I am looking for a software to tunnel RDP or other binary TCP traffic through a HTTPS tunnel. Because many clients only have HTTP/S permitted (only port 80 and 443 open in the firewall).
But there's a need to forward RDP (and other protocols) from machines in DMZ to clients.
7
View large function description
Is there any kind of open source or enterprise software for this problem?
Bad solutions
Solutions like F5 big ip has the problem that I have to create the connection configuration with this software. If it would be possible to do this by use of an api it would be an good solution. But i would prefer only to get the tunnel component without bying a whole gateway software. Beacuse i need to create tunnels (1000ds of) out of my own software and its a need to restrict tunnel access to permitted user (Identifyed by session cookie)
Good solutions
http://http-tunnel.sourceforge.net/
If it would be possible that the tunnel client would not be a dedicated server but a java applet of flash running within the clients browser, it would match by 100% my needs.
There are a huge number of projects that tunnel TCP over HTTP(S). You will have to do a bit of work to select the one that best suits your needs (and probably modify it slightly).
SuperTunnel (Java). Looks nice, they seem to have given some thought to how to deal with not-well-behaved proxies.
JHttpTunnel (Java). A port of gnu httptunnel, I think uses the same network protocol.
Netty HTTP Tunnel (Java, part of Netty, a very nice networking library; sample code). I think this requires both client and server to use Netty, but aside from that is a drop-in replacement for the regular sockets in Netty.
ProxyChains (C, Unix, very popular)
GNU httptunnel (C, no HTTPS support, this is probably the granddaddy of all http tunnels)
node-http-tunnel (Node.js), Net::HTTPTunnel (Perl), nRedir (Python), Corkscrew, htunnel, ...
I think SuperTunnel and JHttpTunnel can both be included in an applet or Java app of your own on the client side, they do not need to run as standalone proxies.
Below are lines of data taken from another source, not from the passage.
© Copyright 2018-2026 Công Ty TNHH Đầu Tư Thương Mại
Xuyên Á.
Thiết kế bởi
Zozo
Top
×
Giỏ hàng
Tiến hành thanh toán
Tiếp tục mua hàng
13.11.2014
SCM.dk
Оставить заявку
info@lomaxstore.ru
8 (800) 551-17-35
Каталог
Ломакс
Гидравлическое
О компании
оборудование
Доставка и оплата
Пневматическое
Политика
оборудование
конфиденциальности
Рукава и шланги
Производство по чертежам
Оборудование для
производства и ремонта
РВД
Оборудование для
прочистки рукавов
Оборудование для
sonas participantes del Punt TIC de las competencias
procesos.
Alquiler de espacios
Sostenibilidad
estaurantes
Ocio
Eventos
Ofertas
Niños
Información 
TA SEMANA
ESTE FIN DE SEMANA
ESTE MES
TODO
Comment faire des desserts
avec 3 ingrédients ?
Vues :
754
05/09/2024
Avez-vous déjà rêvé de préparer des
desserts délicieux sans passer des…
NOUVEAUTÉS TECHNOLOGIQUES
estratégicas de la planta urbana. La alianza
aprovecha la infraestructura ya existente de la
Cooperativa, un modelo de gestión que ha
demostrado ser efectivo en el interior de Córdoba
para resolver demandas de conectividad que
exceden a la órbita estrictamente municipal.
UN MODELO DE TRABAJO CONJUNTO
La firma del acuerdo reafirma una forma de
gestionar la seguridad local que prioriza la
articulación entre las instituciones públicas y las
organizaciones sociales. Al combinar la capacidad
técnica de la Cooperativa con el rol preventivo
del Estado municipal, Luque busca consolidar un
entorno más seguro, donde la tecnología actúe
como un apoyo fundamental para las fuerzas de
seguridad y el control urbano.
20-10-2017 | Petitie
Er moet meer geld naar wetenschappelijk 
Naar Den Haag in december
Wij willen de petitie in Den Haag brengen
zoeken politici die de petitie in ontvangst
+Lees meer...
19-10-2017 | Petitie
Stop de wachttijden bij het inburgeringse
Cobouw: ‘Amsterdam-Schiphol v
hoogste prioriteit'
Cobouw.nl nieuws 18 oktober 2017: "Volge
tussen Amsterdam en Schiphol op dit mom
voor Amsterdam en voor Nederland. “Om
Netty will also do that, but (I think) it requires that your server also use Netty: in other words, it allows you to replace regular TCP connect()
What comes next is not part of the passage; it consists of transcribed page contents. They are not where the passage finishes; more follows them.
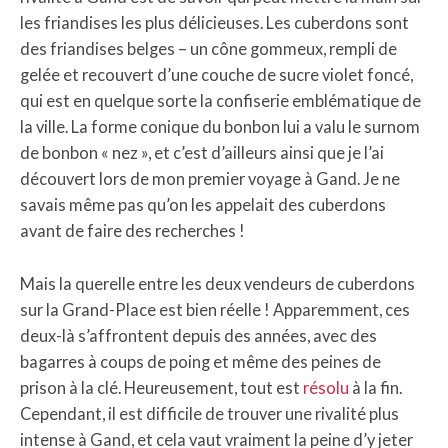
les friandises les plus délicieuses. Les cuberdons sont
des friandises belges – un cône gommeux, rempli de
gelée et recouvert d’une couche de sucre violet foncé,
qui est en quelque sorte la confiserie emblématique de
la ville. La forme conique du bonbon lui a valu le surnom
de bonbon « nez », et c’est d’ailleurs ainsi que je l’ai
découvert lors de mon premier voyage à Gand. Je ne
savais même pas qu’on les appelait des cuberdons
avant de faire des recherches !
Mais la querelle entre les deux vendeurs de cuberdons
sur la Grand-Place est bien réelle ! Apparemment, ces
deux-là s’affrontent depuis des années, avec des
bagarres à coups de poing et même des peines de
prison à la clé. Heureusement, tout est
résolu
à la fin.
Cependant, il est difficile de trouver une rivalité plus
intense à Gand, et cela vaut vraiment la peine d’y jeter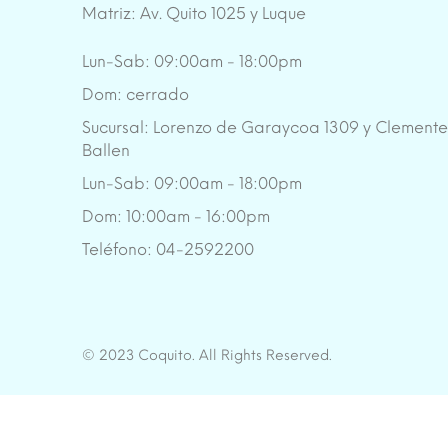
Matriz: Av. Quito 1025 y Luque
Lun-Sab: 09:00am - 18:00pm
Dom: cerrado
Sucursal: Lorenzo de Garaycoa 1309 y Clement
Ballen
Lun-Sab: 09:00am - 18:00pm
Dom: 10:00am - 16:00pm
Teléfono: 04-2592200
© 2023 Coquito. All Rights Reserved.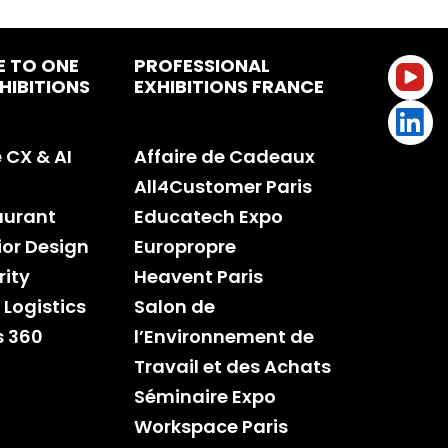
E TO ONE
PROFESSIONAL
HIBITIONS
EXHIBITIONS FRANCE
CX & AI
Affaire de Cadeaux
All4Customer Paris
aurant
Educatech Expo
rior Design
Europropre
rity
Heavent Paris
 Logistics
Salon de
s 360
l’Environnement de
Travail et des Achats
Séminaire Expo
Workspace Paris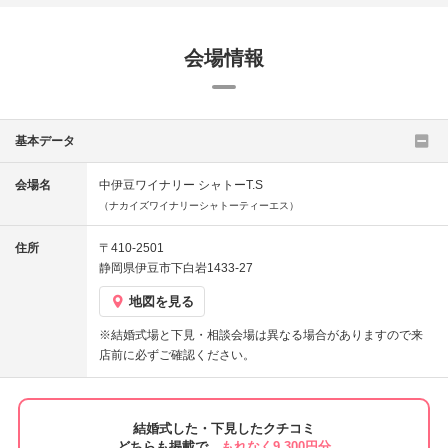
会場情報
基本データ
会場名
中伊豆ワイナリー シャトーT.S
（ナカイズワイナリーシャトーティーエス）
住所
〒410-2501
静岡県伊豆市下白岩1433-27
地図を見る
※結婚式場と下見・相談会場は異なる場合がありますので来
店前に必ずご確認ください。
結婚式した・下見したクチコミ
どちらも掲載で、
もれなく9,300円分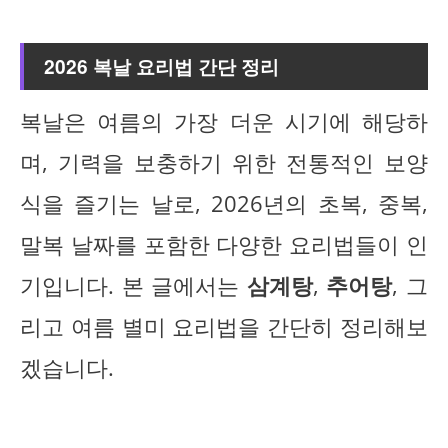
2026 복날 요리법 간단 정리
복날은 여름의 가장 더운 시기에 해당하
며, 기력을 보충하기 위한 전통적인 보양
식을 즐기는 날로, 2026년의 초복, 중복,
말복 날짜를 포함한 다양한 요리법들이 인
기입니다. 본 글에서는
삼계탕
,
추어탕
, 그
리고 여름 별미 요리법을 간단히 정리해보
겠습니다.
to a server using Netty with TCP-over-HTTP connect()
, but does not proxy arbitrary connections to other servers (unless you write your own simple proxy).
If you are on the windows world I would strongly suggest to take a look at Windows 2008/2008R2/2012 SSTP VPN service. It uses the 443 port, and can be co-hosted with IIS (on 443). It works like a charm on Windows Vista / 7 / 8. I have heard about mac OSX solutions but not there yet.
However there is the good old solution of SSH.
If on linux, just install an openssh-server. If on windows, get and install an OpenSSH Server (e.g. copSSH from itefix https://www.itefix.no/). Modify the port to be using 443 instead of default 22.
On the client side can then use Putty ( http://www.chiark.greenend.org.uk/~sgtatham/putty/download.html ) or kitty ( http://kitty.9bis.net/ ) on windows or any kind of SSH client in any OS to connect to your server through port 443 (where your SSH server is listening to).
Instructions on tunneling via putty for instance can be found on several sites:
- http://oldsite.precedence.co.uk/nc/putty.html
- http://www.damtp.cam.ac.uk/user/jp107/xp-remote/web-tunnel/
Always remember that you have to point to your local host to do this.
On Windows there is also MyEnTunnel ( http://nemesis2.qx.net/pages/MyEnTunnel ) to simplify the procedure of tunnel configuration and maintenance.
Exploiting this tunnel on a browser is extremely easy: Just tell your browser that you have a socks proxy on a local port (e.h. localhost 8080) that you just configured in your client (putty, kitty, myentunnel or whatever else).
I wrote one called sshh.
http://sourceforge.net/projects/sshh/
I went a little nuts, it actually lets you make connections backwards through it.